Вообще все как-то наладилось. В жизни всегда все как-то налаживается. Несколько лет ему казалось, что уже совсем утонул: денег нет, работа (устроился на кафедру в университет) никому не нужна, сотрудники – те, что в перестройку не разбежались – бродят по коридорам как тени. Глухой донный ил, толща социального забытья. Одно время думал даже пойти в челноки, возить, как двое бывших коллег, ширпотреб из Турции. А что, существовать как-то надо? Но вдруг обломился грант на исследование трансферных белков, затем еще грант – в продолжение той же темы, вдруг оказавшейся актуальной, потом каким-то образом подключились к международной программе по исследованию генома, появилась зарплата, прикупили на кафедру какое-то оборудование, защитил кандидатскую, докторскую, слегка перевел дыхание, начал ездить на конференции, выступать, делать доклады, попутно женился, развелся, опять женился, выросли дети, у них – свои песни, свои заснеженные мосты.
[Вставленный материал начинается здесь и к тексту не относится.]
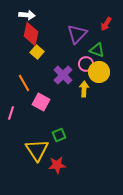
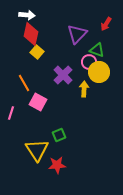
pink circle: moved 3 px right, 2 px up
pink square: moved 3 px left
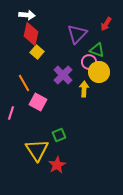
red star: rotated 24 degrees counterclockwise
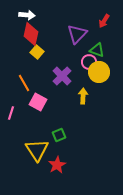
red arrow: moved 2 px left, 3 px up
purple cross: moved 1 px left, 1 px down
yellow arrow: moved 1 px left, 7 px down
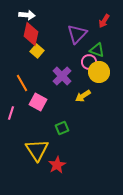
yellow square: moved 1 px up
orange line: moved 2 px left
yellow arrow: rotated 126 degrees counterclockwise
green square: moved 3 px right, 7 px up
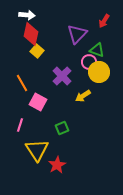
pink line: moved 9 px right, 12 px down
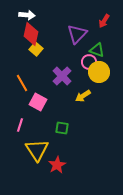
yellow square: moved 1 px left, 2 px up
green square: rotated 32 degrees clockwise
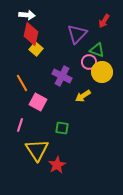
yellow circle: moved 3 px right
purple cross: rotated 18 degrees counterclockwise
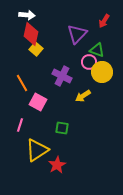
yellow triangle: rotated 30 degrees clockwise
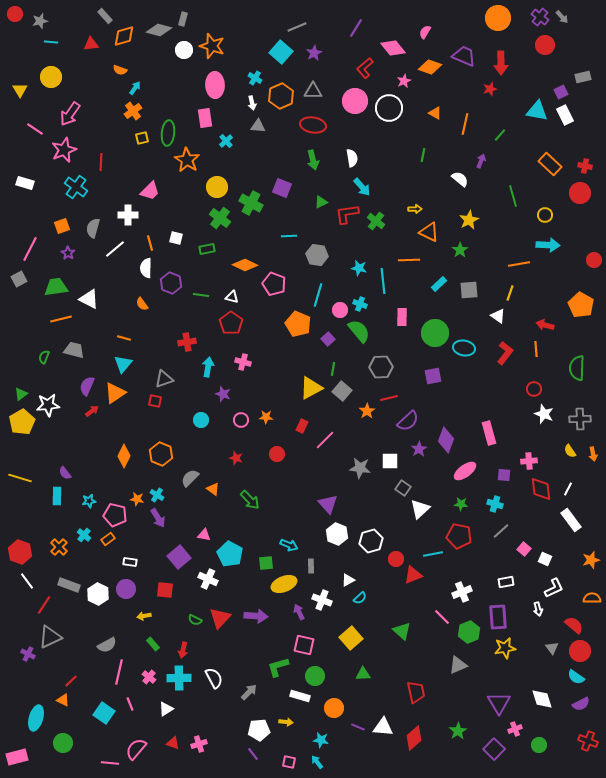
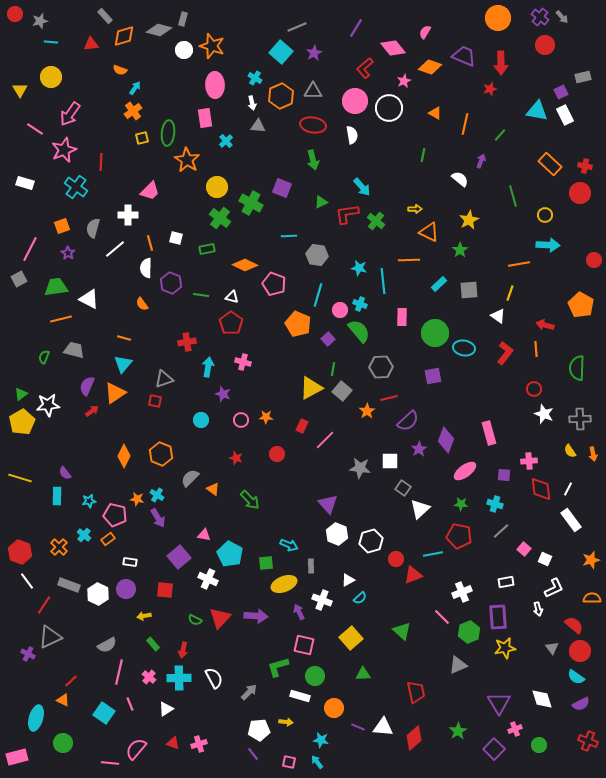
white semicircle at (352, 158): moved 23 px up
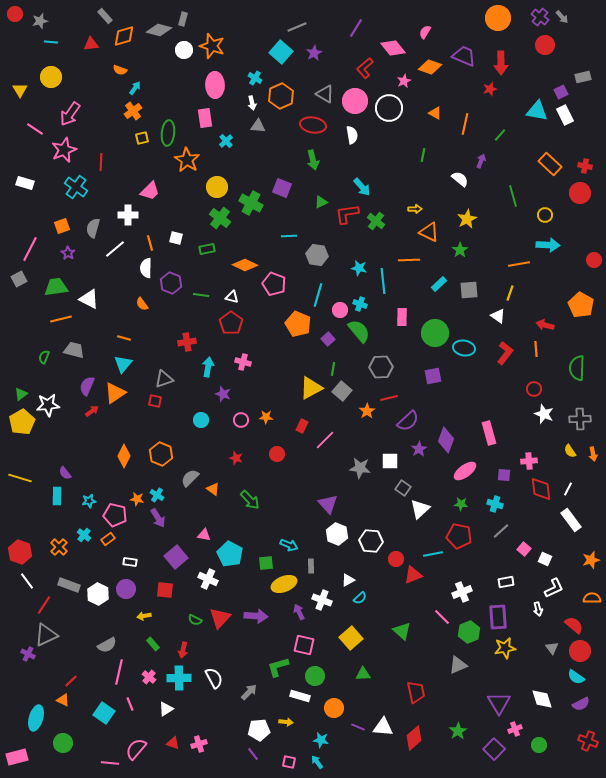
gray triangle at (313, 91): moved 12 px right, 3 px down; rotated 30 degrees clockwise
yellow star at (469, 220): moved 2 px left, 1 px up
white hexagon at (371, 541): rotated 20 degrees clockwise
purple square at (179, 557): moved 3 px left
gray triangle at (50, 637): moved 4 px left, 2 px up
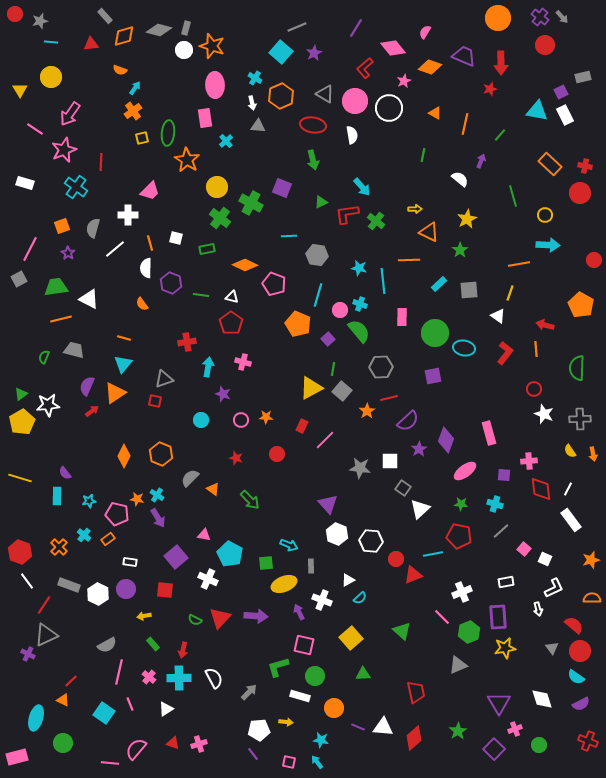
gray rectangle at (183, 19): moved 3 px right, 9 px down
pink pentagon at (115, 515): moved 2 px right, 1 px up
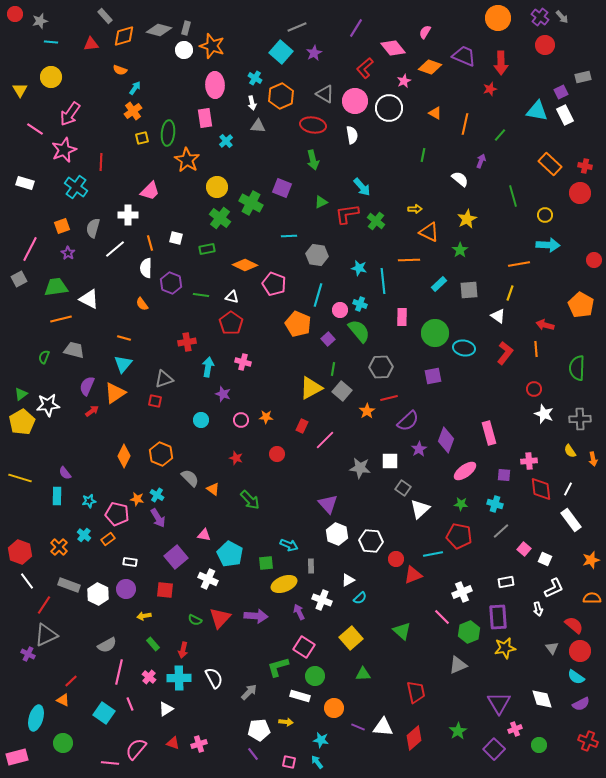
orange arrow at (593, 454): moved 5 px down
gray semicircle at (190, 478): rotated 90 degrees clockwise
pink square at (304, 645): moved 2 px down; rotated 20 degrees clockwise
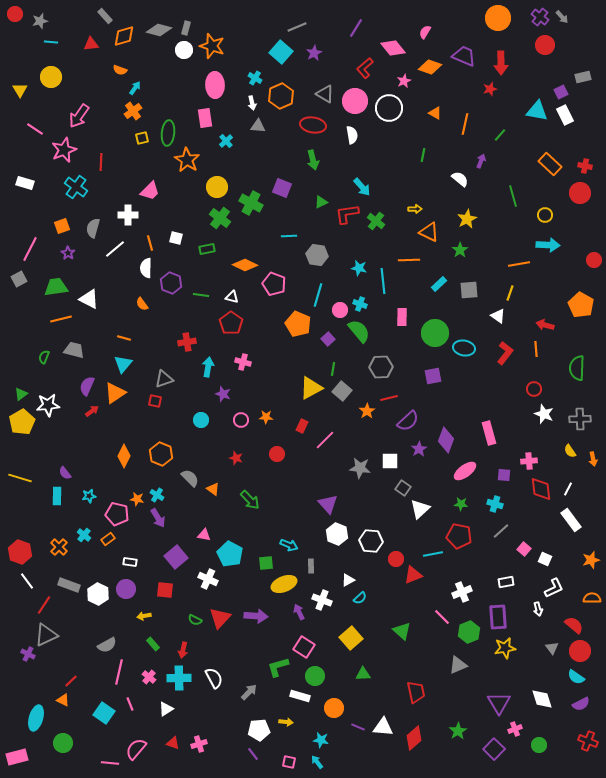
pink arrow at (70, 114): moved 9 px right, 2 px down
cyan star at (89, 501): moved 5 px up
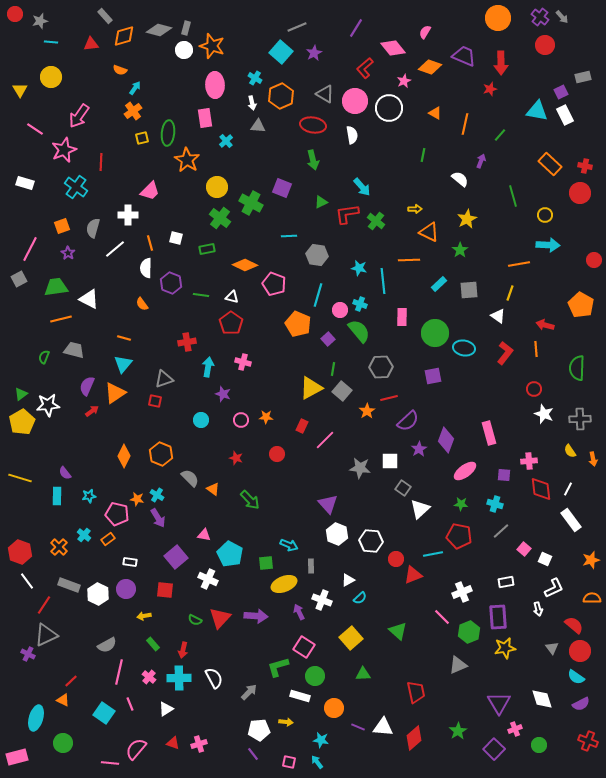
green triangle at (402, 631): moved 4 px left
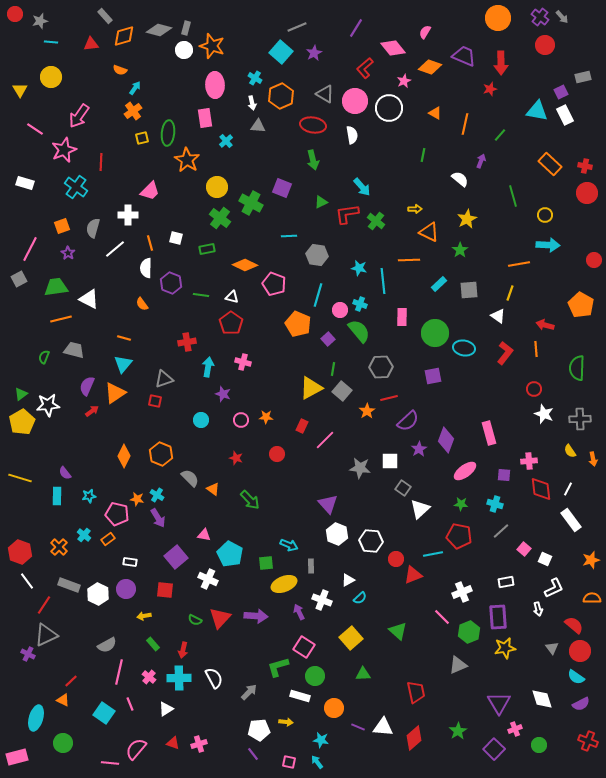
red circle at (580, 193): moved 7 px right
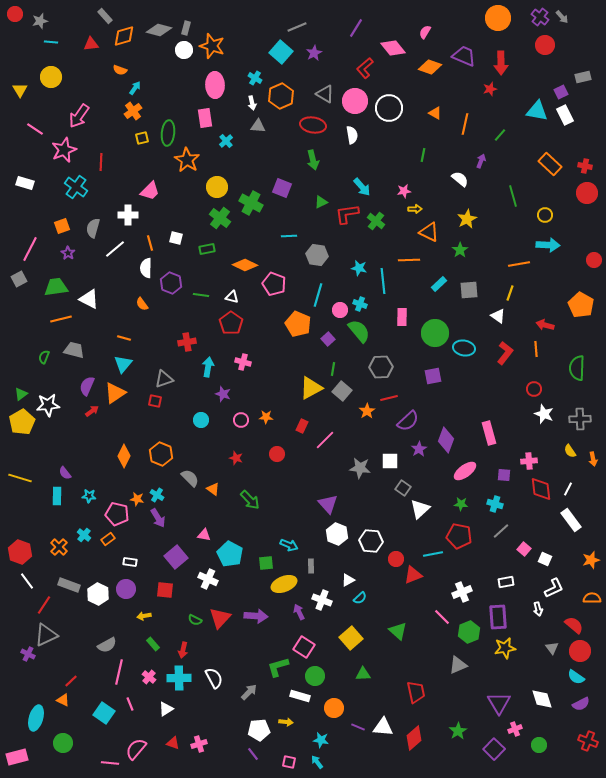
pink star at (404, 81): moved 110 px down; rotated 16 degrees clockwise
cyan star at (89, 496): rotated 16 degrees clockwise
Вот так жизнь идет, не позволяя оборачиваться назад.
И только под Новый год его тревожит всепроникающая еловая свежесть: какая-то пустота в груди, какая-то тоска по несбыточному. Места себе не находит. А когда начинает, что ныне разрешено, омывать город рождественский колокольный звон, в сердце будто подергивается некая болезненная прожилка.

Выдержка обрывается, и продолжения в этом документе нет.